Through its Digital Explorers Programme, the company gave students at 20 schools across the Lothians, Central, Strathclyde and Fife the opportunity to learn how to code their own robots using coloured patterns and employing artificial intelligence to get it to perform tasks.
The highlight for many students was the chance to create and pitch their own tech start-up ideas to investors in the tech industry, led by TCS’ delivery partners EDT (Engineering Development Trust).
Kate Forbes MSP, Minister for Public Finance & Digital Economy, joined school pupils at a special event to promote the government’s STEM (Science, Technology, Engineering & Maths) at Easter Road Stadium, home to Hibernian FC, in Edinburgh on Wednesday.
She said: “STEM is a hugely exciting field, with phenomenal opportunities available for those who want to get involved. Digital technologies are forecast to be the fastest growing sector by 2024 and will play a leading role in the future Scottish economy. It’s imperative our future workforce is equipped with the necessary digital skills to fuel our economy and that’s why it’s fantastic to see TCS engage with an immense number of students through its Digital Explorers programme. It’s also great to see industry partners such as TCS take the lead and help pave the way by inspiring our young people for a digital future.”

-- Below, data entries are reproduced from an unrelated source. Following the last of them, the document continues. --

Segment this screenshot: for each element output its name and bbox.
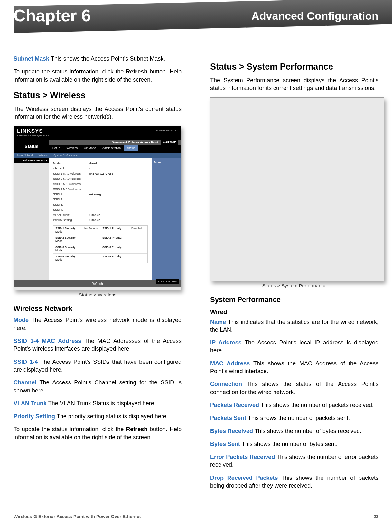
brx-label: Bytes Received bbox=[210, 428, 253, 434]
channel-label: Channel bbox=[14, 379, 36, 386]
conn-label: Connection bbox=[210, 381, 242, 387]
heading-wired: Wired bbox=[210, 308, 378, 315]
footer-page: 23 bbox=[373, 514, 378, 519]
figure-wireless-caption: Status > Wireless bbox=[14, 292, 182, 297]
btx-label: Bytes Sent bbox=[210, 441, 240, 447]
drop-label: Drop Received Packets bbox=[210, 475, 278, 481]
name-label: Name bbox=[210, 319, 226, 325]
chapter-title: Chapter 6 bbox=[14, 6, 91, 25]
mac-label: MAC Address bbox=[210, 360, 250, 367]
mode-label: Mode bbox=[14, 317, 29, 323]
refresh-para-1: To update the status information, click … bbox=[14, 68, 182, 83]
subnet-label: Subnet Mask bbox=[14, 55, 49, 62]
subnet-para: Subnet Mask This shows the Access Point'… bbox=[14, 55, 182, 63]
priority-label: Priority Setting bbox=[14, 413, 55, 420]
footer-product: Wireless-G Exterior Access Point with Po… bbox=[14, 514, 141, 519]
figure-wireless: LINKSYSA Division of Cisco Systems, Inc.… bbox=[14, 126, 182, 297]
ip-label: IP Address bbox=[210, 339, 242, 346]
section-title: Advanced Configuration bbox=[251, 10, 378, 22]
err-label: Error Packets Received bbox=[210, 454, 275, 460]
figure-sysperf-caption: Status > System Performance bbox=[210, 283, 378, 288]
column-divider bbox=[196, 55, 196, 495]
refresh-para-2: To update the status information, click … bbox=[14, 425, 182, 441]
prx-label: Packets Received bbox=[210, 402, 259, 408]
heading-wireless-network: Wireless Network bbox=[14, 305, 182, 313]
heading-status-wireless: Status > Wireless bbox=[14, 91, 182, 101]
sysperf-intro: The System Performance screen displays t… bbox=[210, 76, 378, 92]
heading-status-sysperf: Status > System Performance bbox=[210, 62, 378, 72]
ssid14-label: SSID 1-4 bbox=[14, 359, 38, 365]
screenshot-sysperf bbox=[210, 97, 384, 281]
wireless-intro: The Wireless screen displays the Access … bbox=[14, 105, 182, 121]
ptx-label: Packets Sent bbox=[210, 415, 246, 421]
ssidmac-label: SSID 1-4 MAC Address bbox=[14, 338, 81, 344]
screenshot-wireless: LINKSYSA Division of Cisco Systems, Inc.… bbox=[14, 126, 181, 290]
heading-system-performance: System Performance bbox=[210, 295, 378, 304]
vlan-label: VLAN Trunk bbox=[14, 400, 47, 407]
figure-sysperf: Status > System Performance bbox=[210, 97, 378, 288]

A teacher from Our Lady’s High School, one of the schools taking part, said: “Targeted information like the panel discussion opens the pupils’ eyes to what is possible. A good variety of tech teachers were represented. I enjoyed the Ozbots and might get a set for my classes!”
Gopalan Rajagopalan, Country Head, TCS Scotland, said: “Demand for digital skills is sky-rocketing at a pace that the current UK talent pool can’t keep up with. According to a report we conducted with the CBI, the UK is at a tipping point and it’s up to the industry to work with third-parties and the government to skill the future workforce and keep pace with business needs.Digital technologies significantly contribute to the economy in Scotland as well as supporting local employment opportunities. That’s why it’s crucial we play our part in inspiring the next generation to pursue a career in STEM with the TCS Digital Explorers programme.”
TCS also launched a new set of workshops called ‘TCS Girls in Digital’ aimed at encouraging young female students to get involved in STEM, and explore technical and business concepts like machine learning, coding, and systems applications, and how tech can be used to solve societal problems. The program has reached over 800 girls in Scotland so far and by the end of the fiscal year, the figure is expected to cross 1,000.
TCS Digital Explorers and TCS Girls in Digital are part of TCS’ wider IT Futures programme, which aims to nurture the IT talent of tomorrow, and focuses on young people in schools, colleges and universities, as well as their influencers – teachers, parents, and peers. Working closely with charities, social enterprises, and TCS employees, IT Futures has already reached 300,000 students directly since its launch in 2013, with participation from over 1600 TCS employee volunteers.